For example, the organization still owes the city $2,328 in connection with the Fancy Flea street fair and vintage market that took place in February. “We can either ask Brooksville Main Street to pay that or we can ask for half of it or we can forgive that payment completely depending on which direction this council wants to take,” Bell said. “I obviously think that we can give them some flexibility (to use city-donated funds) for programming.”

Representing Brooksville Main Street, Lee Johnson told the panel that the organization had faced several fiscal challenges in the past year.
“Nonprofits everywhere have been struggling,” Johnson said. “Some of our sponsors, who are regular sponsors and have businesses in other counties, have directed some of the normal funds that they’d be using for sponsorship here in Brooksville to other areas.”

She also said that insurance and other costs unexpectedly rose. “Normally, we would be able to have our insurance under the Florida Main Street program and all our events were covered under that, but The Blueberry Festival asked us to buy a more than $10,000 insurance policy very unexpectedly,” she said. “Also, the cost for (law enforcement ) went through the roof – for the Multicultural (Festival), there was a completely unexpected fee for deputies where normally we’d have community policing group take care of that.”

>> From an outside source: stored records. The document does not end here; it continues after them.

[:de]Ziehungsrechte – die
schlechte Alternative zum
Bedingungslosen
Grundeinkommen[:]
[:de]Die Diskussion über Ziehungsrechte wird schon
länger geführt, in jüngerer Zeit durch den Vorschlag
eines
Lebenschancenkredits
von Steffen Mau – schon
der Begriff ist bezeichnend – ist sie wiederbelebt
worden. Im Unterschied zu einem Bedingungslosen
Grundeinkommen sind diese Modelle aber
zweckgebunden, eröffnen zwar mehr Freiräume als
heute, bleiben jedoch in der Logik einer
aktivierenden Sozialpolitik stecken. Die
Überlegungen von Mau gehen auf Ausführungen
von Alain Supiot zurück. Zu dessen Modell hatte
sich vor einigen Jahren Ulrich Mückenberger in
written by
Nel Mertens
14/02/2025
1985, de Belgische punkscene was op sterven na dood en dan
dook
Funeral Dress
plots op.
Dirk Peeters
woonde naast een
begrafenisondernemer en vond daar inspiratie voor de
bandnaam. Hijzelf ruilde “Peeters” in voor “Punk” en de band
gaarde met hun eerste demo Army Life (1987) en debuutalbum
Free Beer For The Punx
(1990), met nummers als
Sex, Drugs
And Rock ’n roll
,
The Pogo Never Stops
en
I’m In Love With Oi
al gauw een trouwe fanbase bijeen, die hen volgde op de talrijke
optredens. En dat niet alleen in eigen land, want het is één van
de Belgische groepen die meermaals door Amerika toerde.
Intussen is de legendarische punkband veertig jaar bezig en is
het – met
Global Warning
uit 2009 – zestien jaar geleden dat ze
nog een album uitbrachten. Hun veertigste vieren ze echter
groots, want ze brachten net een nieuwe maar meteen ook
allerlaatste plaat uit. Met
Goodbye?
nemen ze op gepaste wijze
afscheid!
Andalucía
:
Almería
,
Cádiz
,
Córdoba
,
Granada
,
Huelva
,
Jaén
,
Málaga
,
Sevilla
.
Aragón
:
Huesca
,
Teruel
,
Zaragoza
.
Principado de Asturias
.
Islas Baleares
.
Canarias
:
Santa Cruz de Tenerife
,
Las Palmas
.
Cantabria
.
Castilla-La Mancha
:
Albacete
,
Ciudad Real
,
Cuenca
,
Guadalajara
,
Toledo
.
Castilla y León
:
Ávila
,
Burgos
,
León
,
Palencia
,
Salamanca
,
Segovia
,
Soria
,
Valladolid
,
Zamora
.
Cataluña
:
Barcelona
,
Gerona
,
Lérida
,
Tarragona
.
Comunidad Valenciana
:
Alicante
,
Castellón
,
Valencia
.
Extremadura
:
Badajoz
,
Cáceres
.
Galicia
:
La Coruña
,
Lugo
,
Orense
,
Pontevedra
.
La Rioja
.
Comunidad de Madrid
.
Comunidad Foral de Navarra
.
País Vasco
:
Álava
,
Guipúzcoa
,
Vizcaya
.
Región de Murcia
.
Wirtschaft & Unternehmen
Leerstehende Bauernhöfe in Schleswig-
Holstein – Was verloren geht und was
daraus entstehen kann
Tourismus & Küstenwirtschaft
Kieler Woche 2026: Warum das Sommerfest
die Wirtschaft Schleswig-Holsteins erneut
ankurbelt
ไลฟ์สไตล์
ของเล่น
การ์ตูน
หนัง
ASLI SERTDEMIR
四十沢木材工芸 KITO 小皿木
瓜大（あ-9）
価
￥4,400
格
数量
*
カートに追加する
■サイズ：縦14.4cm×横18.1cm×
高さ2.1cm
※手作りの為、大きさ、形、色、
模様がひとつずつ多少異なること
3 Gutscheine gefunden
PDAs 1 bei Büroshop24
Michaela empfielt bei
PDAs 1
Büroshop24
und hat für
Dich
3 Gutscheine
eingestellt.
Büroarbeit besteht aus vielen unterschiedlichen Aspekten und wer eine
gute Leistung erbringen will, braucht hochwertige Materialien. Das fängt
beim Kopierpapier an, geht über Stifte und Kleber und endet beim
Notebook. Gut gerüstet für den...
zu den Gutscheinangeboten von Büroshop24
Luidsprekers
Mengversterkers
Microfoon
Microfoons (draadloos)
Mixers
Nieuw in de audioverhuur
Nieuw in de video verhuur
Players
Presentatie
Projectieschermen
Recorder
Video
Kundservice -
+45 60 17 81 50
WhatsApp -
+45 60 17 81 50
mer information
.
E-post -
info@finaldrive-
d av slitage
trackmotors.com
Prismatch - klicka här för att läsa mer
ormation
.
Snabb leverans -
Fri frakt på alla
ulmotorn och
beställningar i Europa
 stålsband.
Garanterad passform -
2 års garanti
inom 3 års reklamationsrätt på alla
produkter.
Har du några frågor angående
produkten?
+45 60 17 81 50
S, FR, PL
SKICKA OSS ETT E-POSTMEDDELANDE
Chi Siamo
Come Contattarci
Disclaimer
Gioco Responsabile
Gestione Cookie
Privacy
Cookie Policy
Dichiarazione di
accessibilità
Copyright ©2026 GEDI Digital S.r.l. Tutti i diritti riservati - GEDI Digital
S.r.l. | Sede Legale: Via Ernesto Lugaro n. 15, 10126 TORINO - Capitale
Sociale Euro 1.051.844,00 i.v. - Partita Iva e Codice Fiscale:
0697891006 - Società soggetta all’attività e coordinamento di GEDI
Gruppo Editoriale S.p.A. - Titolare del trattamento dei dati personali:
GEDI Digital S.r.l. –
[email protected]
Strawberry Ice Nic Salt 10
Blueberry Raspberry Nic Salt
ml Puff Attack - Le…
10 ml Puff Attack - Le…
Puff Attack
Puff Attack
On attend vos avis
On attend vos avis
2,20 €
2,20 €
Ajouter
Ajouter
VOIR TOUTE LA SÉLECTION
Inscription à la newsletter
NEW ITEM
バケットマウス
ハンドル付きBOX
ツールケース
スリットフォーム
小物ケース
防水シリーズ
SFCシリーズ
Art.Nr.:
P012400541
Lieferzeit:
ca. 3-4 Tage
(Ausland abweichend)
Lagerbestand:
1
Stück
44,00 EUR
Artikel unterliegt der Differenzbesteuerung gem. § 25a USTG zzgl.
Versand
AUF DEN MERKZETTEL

Johnson said that if the council chose to adopt a new contract, the organization would reevaluate the profitability of the events it sponsors annually and reduce its calendar to focus on events that “we can actually do and do it without losing money.”

She also told the panel that the organization is seeking more cost-effective insurance providers and reevaluating its grant-seeking process.
“A lot of people don’t know that many of the grants we apply for actually benefit the city and the city would not have been able to apply for those dollars without having a nonprofit partner,” Johnson said. “What we got in the ($50,000) donation from the city we were over $100,000 in grants, so we’re really trying to focus on that – that we’re bringing a lot of grant value to the city.”

Finally, Council Member Christa Tanner, who is also the city’s liaison to the Brooksville Main Street organization, moved to allow the attorney to draft an agreement to present to Brooksville Main Street that would authorize the mayor to sign such an agreement that allows city-provided funds to be used for general programming and for the payment of salary wages.

“I’m excited about Brooksville Main Street,” Tanner said. “I think we have come leaps and bounds from being two separate organizations to together as one in terms of partnership for the greater good for the city of Brooksville.” The motion passed by a 5-0 margin.

Tanner also made a motion to waive the $2,328 fee that Brooksville Main Street owes the city in connection with the Fancy Flea event.
That motion was seconded by Council Member Casey Thieryung and passed by a vote of 5-0.

Bell said that the new contract will be a significant step in allowing the organization to move forward toward eventual self-sufficiency.
“We (the City of Brooksville) always want to be a partner, but I would love to see Brooksville Main Street self-sufficient to the point where $50,000 is not going to keep the organization alive and well,” Bell said.